Diane Swonk Profile picture
Mar 15 5 tweets 2 min read
Credit conditions are tightening, in part because the Fed has decided to raise rates. Also, economic prospects are deteriorating outside of the Fed decisions in response to war and pandemic. Makes the Fed’s job of calibrating its reaction function - yet undefined - harder.
This is a good time to remember that participants in the #FOMC meeting submitted their forecasts on economy, rate hikes and what the terminal rate should be, before the meeting. @federalreserve Powell will provide import context for how discussion shifted during meeting.
Expect more caution on wide range on uncertainty due China closures and war. The Fed consensus going into meeting was that pandemic and variants more inflationary that destructive to demand. Labor market held up through Omicron wave, although wages slowed.

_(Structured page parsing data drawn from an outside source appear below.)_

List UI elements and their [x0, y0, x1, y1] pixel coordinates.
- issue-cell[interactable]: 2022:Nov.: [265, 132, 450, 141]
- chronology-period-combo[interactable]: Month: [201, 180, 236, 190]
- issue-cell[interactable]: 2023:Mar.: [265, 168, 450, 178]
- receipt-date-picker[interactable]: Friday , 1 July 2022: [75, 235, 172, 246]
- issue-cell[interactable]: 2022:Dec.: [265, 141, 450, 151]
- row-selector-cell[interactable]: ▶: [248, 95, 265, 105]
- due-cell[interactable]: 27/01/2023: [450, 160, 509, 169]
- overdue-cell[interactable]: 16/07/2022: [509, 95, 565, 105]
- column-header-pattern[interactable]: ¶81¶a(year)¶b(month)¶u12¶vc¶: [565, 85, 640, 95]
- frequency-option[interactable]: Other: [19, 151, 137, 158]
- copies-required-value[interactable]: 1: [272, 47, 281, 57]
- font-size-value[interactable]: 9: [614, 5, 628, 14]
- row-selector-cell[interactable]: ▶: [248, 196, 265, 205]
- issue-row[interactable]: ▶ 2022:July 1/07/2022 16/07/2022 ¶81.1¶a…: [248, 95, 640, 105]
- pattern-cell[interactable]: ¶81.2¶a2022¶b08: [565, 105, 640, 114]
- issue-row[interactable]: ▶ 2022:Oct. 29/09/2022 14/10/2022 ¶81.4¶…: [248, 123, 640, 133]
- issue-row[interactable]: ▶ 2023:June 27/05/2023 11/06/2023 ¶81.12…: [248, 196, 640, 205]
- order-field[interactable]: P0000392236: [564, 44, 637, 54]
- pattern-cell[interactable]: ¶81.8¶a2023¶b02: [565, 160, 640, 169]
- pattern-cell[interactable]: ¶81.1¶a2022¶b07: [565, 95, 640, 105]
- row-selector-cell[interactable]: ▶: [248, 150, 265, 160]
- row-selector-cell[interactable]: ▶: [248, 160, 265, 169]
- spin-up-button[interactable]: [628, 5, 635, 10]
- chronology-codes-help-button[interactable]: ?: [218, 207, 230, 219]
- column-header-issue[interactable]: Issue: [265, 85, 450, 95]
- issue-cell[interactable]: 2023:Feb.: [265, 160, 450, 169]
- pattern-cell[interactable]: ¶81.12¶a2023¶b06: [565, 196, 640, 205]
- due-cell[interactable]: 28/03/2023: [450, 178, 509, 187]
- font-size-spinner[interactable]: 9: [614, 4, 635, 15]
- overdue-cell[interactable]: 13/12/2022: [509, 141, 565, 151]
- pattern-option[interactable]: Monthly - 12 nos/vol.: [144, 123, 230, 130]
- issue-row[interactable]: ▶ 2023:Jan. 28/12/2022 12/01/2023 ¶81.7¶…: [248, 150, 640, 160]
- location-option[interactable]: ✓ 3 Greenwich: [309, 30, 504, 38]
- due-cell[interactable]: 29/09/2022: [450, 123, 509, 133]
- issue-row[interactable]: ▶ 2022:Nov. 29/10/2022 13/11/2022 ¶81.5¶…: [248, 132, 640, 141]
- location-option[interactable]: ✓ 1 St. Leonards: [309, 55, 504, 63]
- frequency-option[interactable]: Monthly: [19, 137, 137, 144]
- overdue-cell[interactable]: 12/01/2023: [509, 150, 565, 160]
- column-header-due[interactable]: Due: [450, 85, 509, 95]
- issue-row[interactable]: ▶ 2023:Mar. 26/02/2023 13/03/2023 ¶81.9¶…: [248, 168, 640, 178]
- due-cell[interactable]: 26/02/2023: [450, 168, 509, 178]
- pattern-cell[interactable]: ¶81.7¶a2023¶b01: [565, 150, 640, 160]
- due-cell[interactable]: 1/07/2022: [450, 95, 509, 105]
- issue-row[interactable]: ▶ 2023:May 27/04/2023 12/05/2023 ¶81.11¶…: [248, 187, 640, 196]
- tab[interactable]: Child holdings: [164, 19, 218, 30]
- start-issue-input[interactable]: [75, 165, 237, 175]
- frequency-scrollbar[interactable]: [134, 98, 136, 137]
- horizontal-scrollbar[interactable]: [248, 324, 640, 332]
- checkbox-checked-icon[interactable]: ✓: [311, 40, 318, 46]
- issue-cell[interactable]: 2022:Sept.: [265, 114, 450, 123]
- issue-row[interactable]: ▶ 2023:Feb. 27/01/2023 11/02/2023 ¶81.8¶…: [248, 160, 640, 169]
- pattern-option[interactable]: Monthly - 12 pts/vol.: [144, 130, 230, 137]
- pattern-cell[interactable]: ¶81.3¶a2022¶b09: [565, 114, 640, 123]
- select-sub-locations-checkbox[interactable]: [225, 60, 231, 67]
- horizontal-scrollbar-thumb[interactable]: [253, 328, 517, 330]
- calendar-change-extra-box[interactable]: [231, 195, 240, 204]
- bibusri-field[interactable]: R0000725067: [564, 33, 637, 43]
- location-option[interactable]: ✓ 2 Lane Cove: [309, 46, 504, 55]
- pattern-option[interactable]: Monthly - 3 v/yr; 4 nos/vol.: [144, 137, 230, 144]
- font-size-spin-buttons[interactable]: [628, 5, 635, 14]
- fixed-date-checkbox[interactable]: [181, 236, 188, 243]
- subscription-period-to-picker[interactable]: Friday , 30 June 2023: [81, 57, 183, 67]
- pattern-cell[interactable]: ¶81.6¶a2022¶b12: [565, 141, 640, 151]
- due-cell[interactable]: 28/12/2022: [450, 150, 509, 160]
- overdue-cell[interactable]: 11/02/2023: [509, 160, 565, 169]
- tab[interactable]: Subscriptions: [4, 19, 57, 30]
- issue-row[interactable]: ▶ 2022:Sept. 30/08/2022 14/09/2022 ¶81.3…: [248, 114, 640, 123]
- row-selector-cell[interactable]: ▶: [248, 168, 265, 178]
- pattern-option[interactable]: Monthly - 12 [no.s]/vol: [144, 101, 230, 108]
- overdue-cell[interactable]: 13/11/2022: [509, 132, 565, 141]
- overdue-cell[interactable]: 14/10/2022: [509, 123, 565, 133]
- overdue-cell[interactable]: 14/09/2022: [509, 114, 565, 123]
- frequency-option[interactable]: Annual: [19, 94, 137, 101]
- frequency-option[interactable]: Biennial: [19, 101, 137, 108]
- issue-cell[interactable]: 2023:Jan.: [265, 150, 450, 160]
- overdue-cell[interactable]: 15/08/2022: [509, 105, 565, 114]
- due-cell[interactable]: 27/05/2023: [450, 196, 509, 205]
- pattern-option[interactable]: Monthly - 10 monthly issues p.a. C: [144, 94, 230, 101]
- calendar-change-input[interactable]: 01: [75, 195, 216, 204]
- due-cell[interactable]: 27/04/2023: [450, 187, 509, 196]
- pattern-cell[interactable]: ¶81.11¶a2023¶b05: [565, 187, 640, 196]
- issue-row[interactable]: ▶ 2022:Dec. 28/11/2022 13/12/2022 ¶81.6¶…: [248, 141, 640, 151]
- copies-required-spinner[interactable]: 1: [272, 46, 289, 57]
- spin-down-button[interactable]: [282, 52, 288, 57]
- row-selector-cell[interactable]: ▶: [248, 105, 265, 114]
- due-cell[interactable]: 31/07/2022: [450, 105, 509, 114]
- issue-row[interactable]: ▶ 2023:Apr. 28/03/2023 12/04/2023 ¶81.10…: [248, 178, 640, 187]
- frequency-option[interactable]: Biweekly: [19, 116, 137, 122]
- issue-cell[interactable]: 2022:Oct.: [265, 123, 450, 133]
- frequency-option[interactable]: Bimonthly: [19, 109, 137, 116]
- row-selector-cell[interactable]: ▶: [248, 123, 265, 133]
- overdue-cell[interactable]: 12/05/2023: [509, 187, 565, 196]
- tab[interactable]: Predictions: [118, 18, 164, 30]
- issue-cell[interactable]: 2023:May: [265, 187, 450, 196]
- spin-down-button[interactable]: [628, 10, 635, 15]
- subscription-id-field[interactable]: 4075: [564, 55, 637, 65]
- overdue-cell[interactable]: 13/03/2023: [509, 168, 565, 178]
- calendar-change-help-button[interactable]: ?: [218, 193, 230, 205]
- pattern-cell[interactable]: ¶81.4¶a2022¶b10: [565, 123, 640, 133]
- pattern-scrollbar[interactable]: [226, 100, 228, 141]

Discussions about when & how to shrink the Fed’s mammoth balance sheet also will likely occur. We need to start getting more guidance on how that discussion is shaping up. We were expecting the Fed to announce reductions in bloated balance sheet by June.
Powell will not want to lay out hard decision rules given the uncertainty we face on so many fronts, which means we are likely left with few actual trigger points. Fed-induced slowdown easier to emerge from than a credit market seizure - 2008-09 proved that.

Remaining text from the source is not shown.